The best way to defend against this growing trend is with a layered strategy, where there are several recent, clean versions of the data available to revert to. And the best way to do it is by regularly validating data from these versions. But the task of regularly scanning and updating the information becomes harder when security teams have to interact with many different systems. As a result, backup environments are not tended to as closely as they should.
A unified platform lets security teams be active participants in the architecture of the data protection landscape. During a cyber event, they’re able to provide the necessary guidance on forensics and data validation. And ultimately, it’s the only way to truly deploy a “defense-in-layers” approach to protecting key digital assets.
Better Intelligence, Better Security
With more operations managed through a single digital foundation, data recovery operations are centralized from a single pane of glass. With a holistic view of the security posture, companies become more confident in their ability to bounce back from IT incidents.

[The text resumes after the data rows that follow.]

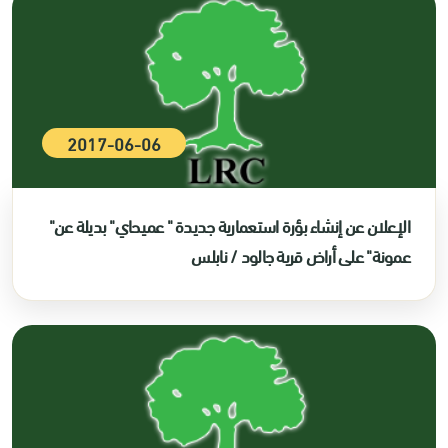
2017-06-06
الإعلان عن إنشاء بؤرة استعمارية جديدة " عميحاي" بديلة عن"
عمونة" على أراض قرية جالود / نابلس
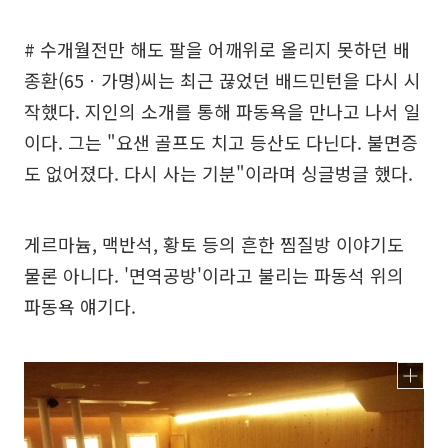
# 수개월전만 해도 팔을 어깨위로 올리지 못하던 배
종환(65ㆍ가명)씨는 최근 끊었던 배드민턴을 다시 시
작했다. 지인의 소개를 통해 파동욕을 만나고 나서 일
이다. 그는 "요샌 골프도 치고 등산도 다닌다. 불면증
도 없어졌다. 다시 사는 기분"이라며 싱글벙글 했다.
게르마늄, 맥반석, 황토 등의 흔한 찜질방 이야기도
물론 아니다. '면역공방'이라고 불리는 파동석 위의
파동욕 얘기다.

The holistic view makes it easier to extract accurate insights about the state of operations. And when combined with feeds from the other platforms managing other aspects of security, the data yields a higher level of intelligence and context that’s key to a more agile response to threats.
For example, a recovery platform might integrate with the SIM or SOAR system – two common cybersecurity solutions. When various types of security software are linked, organizations are able to cross-reference alerts and anomalies to better delineate between real signals and white noise, helping them triage efficiently. Only platform solutions that help distinguish raw data from actionable information can improve an organization’s security posture and maturity.
Increasingly, companies are experiencing first-hand the drawbacks of a digital-centric world. When systems are down for extended periods, the financial and reputational damage can be staggering, not to mention the impact on supply chain businesses as well.
Adopting a platform mindset helps ensure that recovery becomes a key component of the cybersecurity strategy. In the end, a prepared organization is a resilient one.